'Links' makes connection with message, but misses mark as art

October 23, 1992|By John Dorsey | John Dorsey,Art Critic

"Links and Intersections" at Loyola is an ambitious, thoughtful, well-presented installation by husband-and-wife collaborators Howard and Mary McCoy. Together with the accompanying text, it makes its point clearly, successfully. But it's not a success as art.

The McCoys write, "We live in a dualist culture which tends to look at the world in terms of intersections dividing things up into easily classifiable compartments. Yet traditional peoples, who live more closely with the earth, have always been more concerned with the links between things, with connections and with unity. In the face of our environmental crises, their viewpoint is worth considering."

BTC The installation is composed of symbols (made with "natural found objects and humble materials of everyday life") that have been meaningful to various peoples. Among these symbols are three intersecting circles (of leaves, stones and mirrored glass) which the McCoys' text tells us have stood for heaven, earth and the underworld, or light, movement and darkness, among other things. The intersection of two circles forms a fish-like shape that has had symbolic significance from ancient Egypt to Christianity.

Another circle, made of hay, represents a snake biting its tail, a symbol of life's continuity. Strips of cloth tied to trees can be "spirit catchers" or healing agents. And so on. In contrast to these and other symbols of linkage between man and nature, the McCoys have hung from one wall several rows of plastic bags of trash, to show how modern urbanized people treat the earth. (But what's in the bags -- beer cans, boxes, etc. -- can pretty much be recycled now, which weakens the point a little.)

All of this is laid out well and explained in detail in the several-page text.
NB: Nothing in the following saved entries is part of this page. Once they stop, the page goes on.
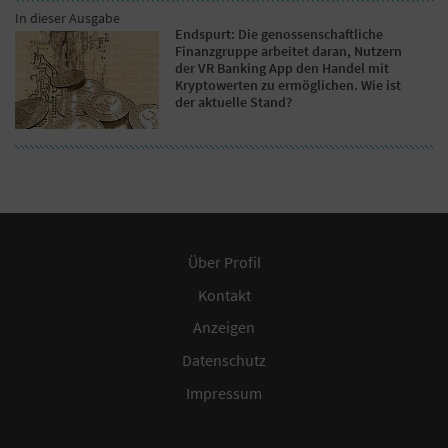
In dieser Ausgabe
Endspurt: Die genossenschaftliche
Finanzgruppe arbeitet daran, Nutzern
der VR Banking App den Handel mit
Kryptowerten zu ermöglichen. Wie ist
der aktuelle Stand?
Über Profil
Kontakt
Anzeigen
Datenschutz
Impressum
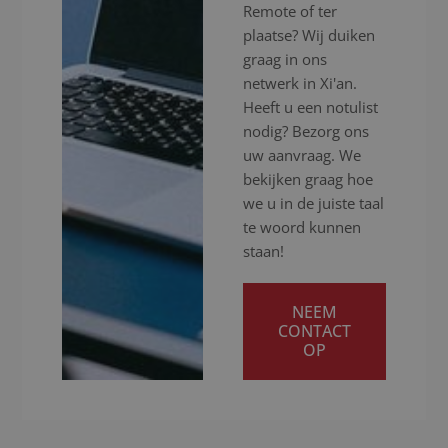
Remote of ter
plaatse? Wij duiken
graag in ons
netwerk in Xi'an.
Heeft u een notulist
nodig? Bezorg ons
uw aanvraag. We
bekijken graag hoe
we u in de juiste taal
te woord kunnen
staan!
NEEM
CONTACT
OP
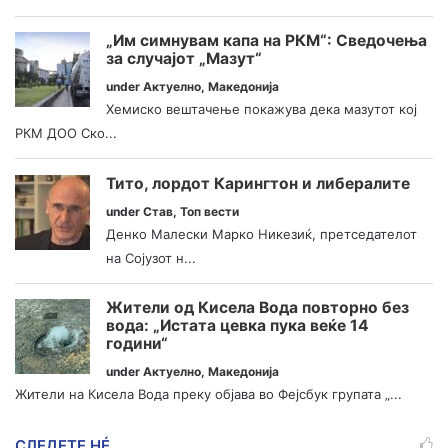
„Им симнувам капа на РКМ“: Сведочења
за случајот „Мазут“
under
Актуелно
,
Македонија
Хемиско вештачење покажува дека мазутот кој
РКМ ДОО Ско...
Тито, лордот Карингтон и либералите
under
Став
,
Топ вести
Денко Малески Марко Никезиќ, претседателот
на Сојузот н...
Жители од Кисела Вода повторно без
вода: „Истата цевка пука веќе 14
години“
under
Актуелно
,
Македонија
Жители на Кисела Вода преку објава во Фејсбук групата „...
СЛЕДЕТЕ НÉ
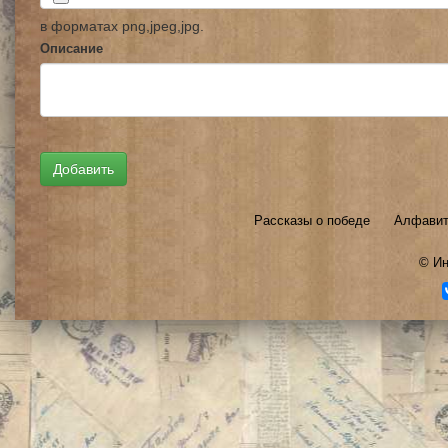
в форматах png,jpeg,jpg.
Описание
Рассказы о победе
Алфавит
©
Ин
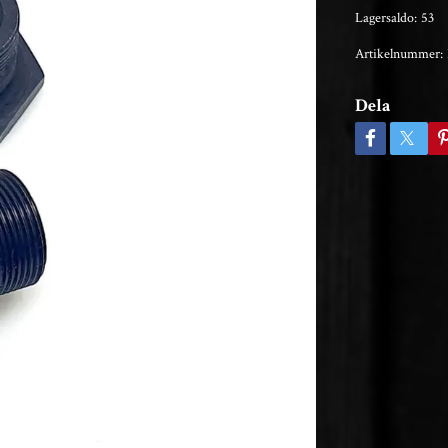
Lagersaldo:
53
Artikelnummer:
Dela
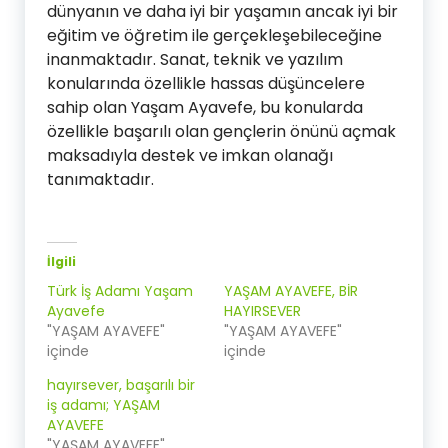
dünyanın ve daha iyi bir yaşamın ancak iyi bir
eğitim ve öğretim ile gerçekleşebileceğine
inanmaktadır. Sanat, teknik ve yazılım
konularında özellikle hassas düşüncelere
sahip olan Yaşam Ayavefe, bu konularda
özellikle başarılı olan gençlerin önünü açmak
maksadıyla destek ve imkan olanağı
tanımaktadır.
İlgili
Türk İş Adamı Yaşam
YAŞAM AYAVEFE, BİR
Ayavefe
HAYIRSEVER
"YAŞAM AYAVEFE"
"YAŞAM AYAVEFE"
içinde
içinde
hayırsever, başarılı bir
iş adamı; YAŞAM
AYAVEFE
"YAŞAM AYAVEFE"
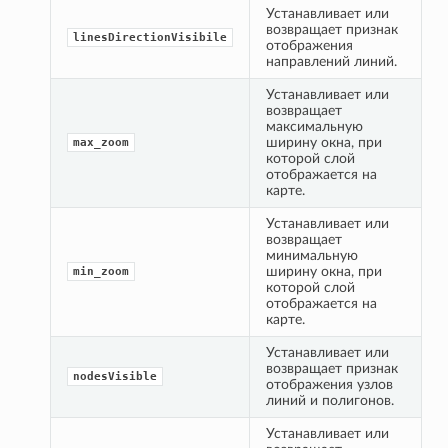
Устанавливает или 
возвращает признак 
linesDirectionVisibile
отображения 
направлений линий.
Устанавливает или 
возвращает 
максимальную 
ширину окна, при 
max_zoom
которой слой 
отображается на 
карте.
Устанавливает или 
возвращает 
минимальную 
ширину окна, при 
min_zoom
которой слой 
отображается на 
карте.
Устанавливает или 
возвращает признак 
nodesVisible
отображения узлов 
линий и полигонов.
Устанавливает или 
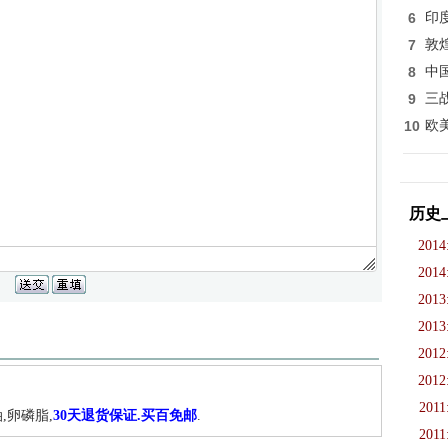
6
印
7
敦
8
中
9
三
10
欧
历史
2014
2014
2013
2013
2012
2012
2011
,卵磷脂,
30天退货保证.买百免邮
.
2011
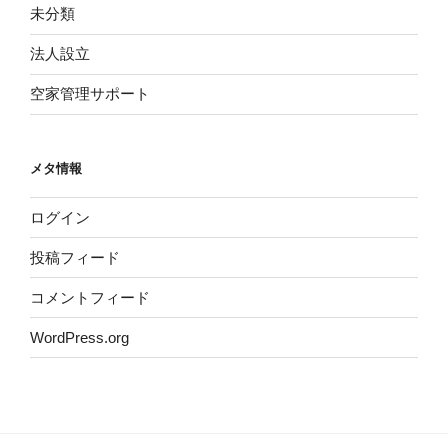
未分類
法人設立
空家管理サポート
メタ情報
ログイン
投稿フィード
コメントフィード
WordPress.org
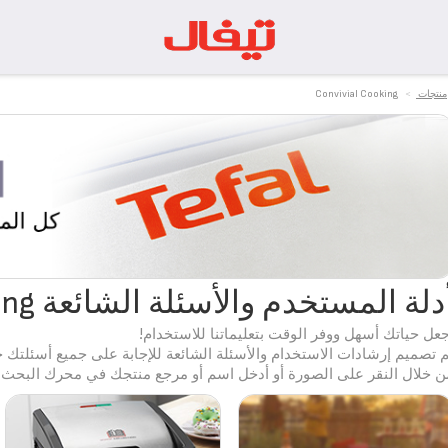
منتجات
>
Convivial Cooking
دلة المستخدم والأسئلة الشائعة Convivial Cooking
جعل حياتك أسهل ووفر الوقت بتعليماتنا للاستخدام!
م تصميم إرشادات الاستخدام والأسئلة الشائعة للإجابة على جميع أسئلتك ح
ن خلال النقر على الصورة أو أدخل اسم أو مرجع منتجك في محرك البحث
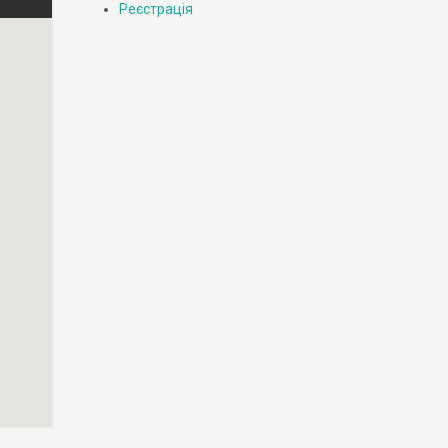
Реєстрація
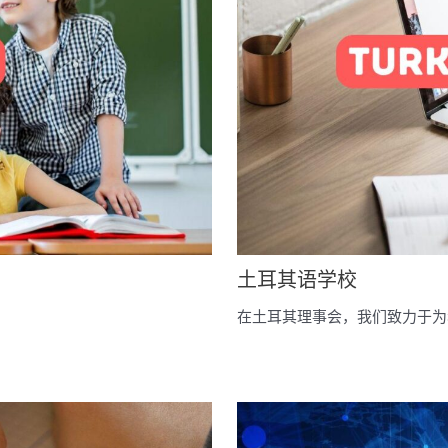
土耳其语学校
在土耳其理事会，我们致力于为希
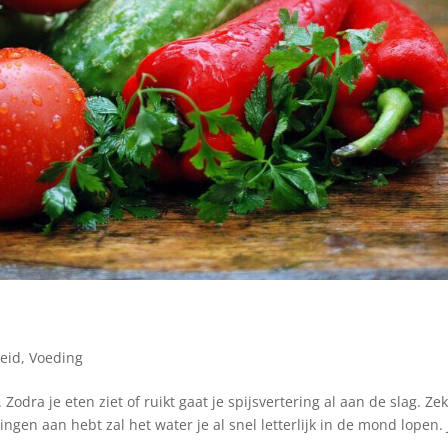
n
eid
,
Voeding
odra je eten ziet of ruikt gaat je spijsvertering al aan de slag. Ze
ringen aan hebt zal het water je al snel letterlijk in de mond lopen. 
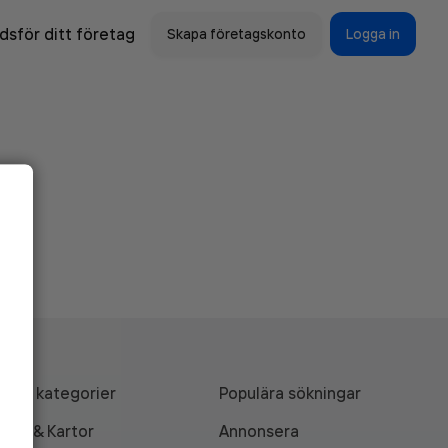
sför ditt företag
Skapa företagskonto
Logga in
Alla kategorier
Populära sökningar
API & Kartor
Annonsera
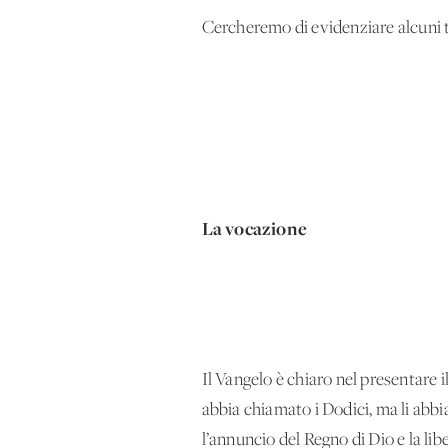
Cercheremo di evidenziare alcuni tra
La vocazione
Il Vangelo è chiaro nel presentare 
abbia chiamato i Dodici, ma li abbia 
l’annuncio del Regno di Dio e la li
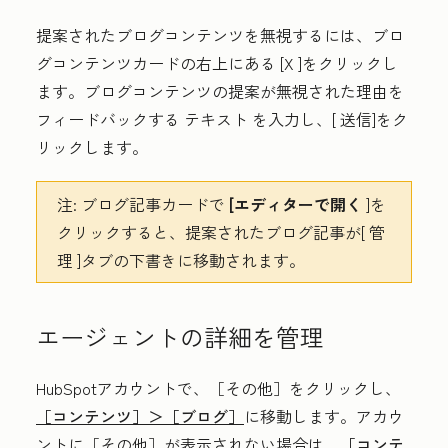
提案されたブログコンテンツを無視するには、ブロ
グコンテンツカードの右上にある
[X
]をクリックし
ます。ブログコンテンツの提案が無視された理由を
フィードバックする
テキスト
を入力し、[
送信
]をク
リックします。
注:
ブログ記事カードで
[エディターで開く
]を
クリックすると、提案されたブログ記事が[
管
理
]タブの下書きに移動されます。
エージェントの詳細を管理
HubSpotアカウントで、
［その他］をクリックし、
［コンテンツ］＞
［ブログ］
に移動します。アカウ
ントに
［その他］が表示されない場合は、
［コンテ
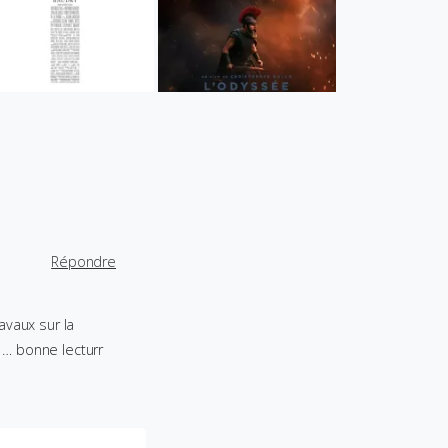
Répondre
avaux sur la
« … bonne lecturr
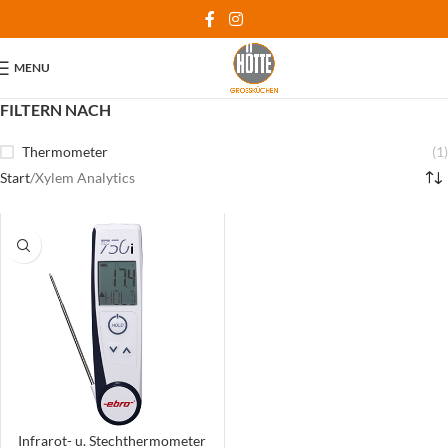
MENU
FILTERN NACH
Thermometer
(1)
Start
Xylem Analytics
Infrarot- u. Stechthermometer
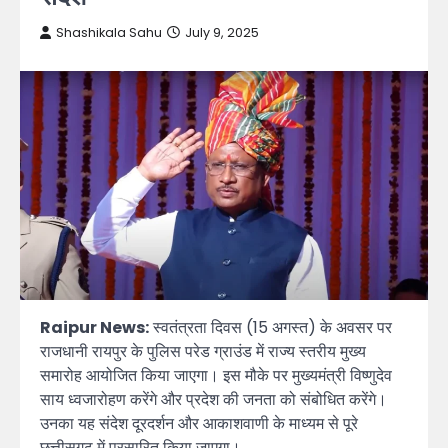
Shashikala Sahu
July 9, 2025
Raipur News:
स्वतंत्रता दिवस (15 अगस्त) के अवसर पर
राजधानी रायपुर के पुलिस परेड ग्राउंड में राज्य स्तरीय मुख्य
समारोह आयोजित किया जाएगा। इस मौके पर मुख्यमंत्री विष्णुदेव
साय ध्वजारोहण करेंगे और प्रदेश की जनता को संबोधित करेंगे।
उनका यह संदेश दूरदर्शन और आकाशवाणी के माध्यम से पूरे
छत्तीसगढ़ में प्रसारित किया जाएगा।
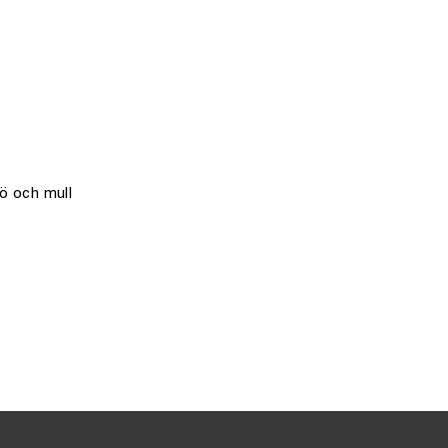
nö och mull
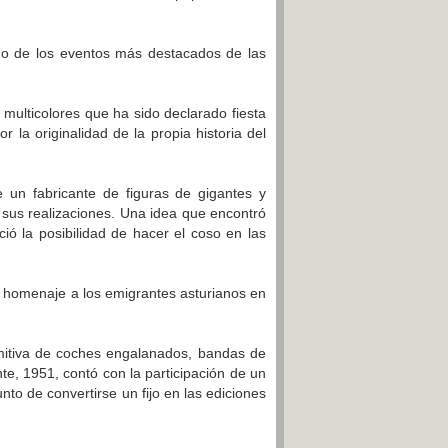
uno de los eventos más destacados de las
 multicolores que ha sido declarado fiesta
 la originalidad de la propia historia del
e un fabricante de figuras de gigantes y
sus realizaciones. Una idea que encontró
ció la posibilidad de hacer el coso en las
 homenaje a los emigrantes asturianos en
mitiva de coches engalanados, bandas de
te, 1951, contó con la participación de un
nto de convertirse un fijo en las ediciones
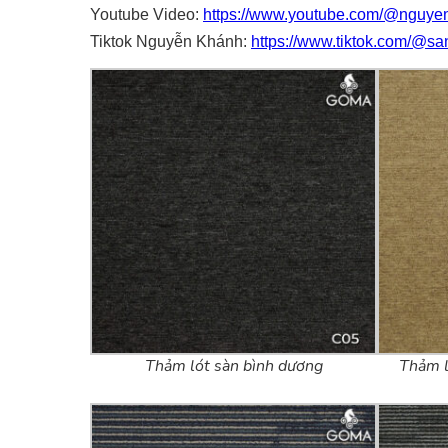
Youtube Video:
https://www.youtube.com/@nguye
Tiktok Nguyễn Khánh:
https://www.tiktok.com/@s
Thảm lót sàn bình dương
Thảm l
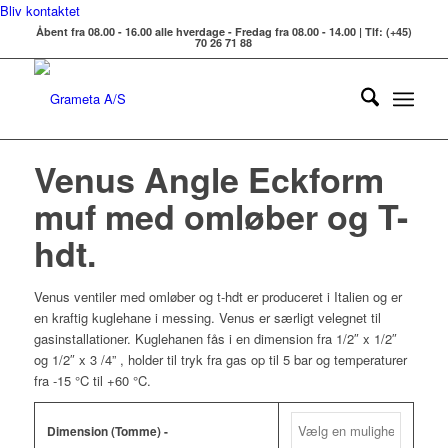
Bliv kontaktet
Åbent fra 08.00 - 16.00 alle hverdage - Fredag fra 08.00 - 14.00 | Tlf: (+45)
70 26 71 88
Venus Angle Eckform
muf med omløber og T-
hdt.
Venus ventiler med omløber og t-hdt er produceret i Italien og er
en kraftig kuglehane i messing. Venus er særligt velegnet til
gasinstallationer. Kuglehanen fås i en dimension fra 1/2″ x 1/2″
og 1/2″ x 3 /4” , holder til tryk fra gas op til 5 bar og temperaturer
fra -15 °C til +60 °C.
Dimension (Tomme) -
But "Links and Intersections" works as a didactic experience; as a work of art it doesn't resonate. It remains a series of discrete symbols that never become a unified artistic entity. And depending as it does on a lengthy text, it reminds one of a lecture with illustrations.

That's not to say that a work of visual art cannot exist in time -- cannot be apprehended bit by bit and still add up to what one considers art. Art can do that, but it must have an existence as a whole -- it must be more than the separate elements of which it is made, and this one isn't.

The problem may also lie partly in the present location. The gallery at Loyola can't change completely for every show, but one of the things this piece needs is a sense of ritual and mystery; white walls, a blue rug and light coming through the window don't help much with the mystery part.

The McCoys have a good idea, though, one worth further


'Links and Intersections'

Where: Loyola College Art Gallery, on campus at North Charles Street and Cold Spring Lane.

When: 1 p.m. to 4:30 p.m. Sundays, 11 a.m. to 4:30 p.m. Mondays through Fridays, through Nov. 6.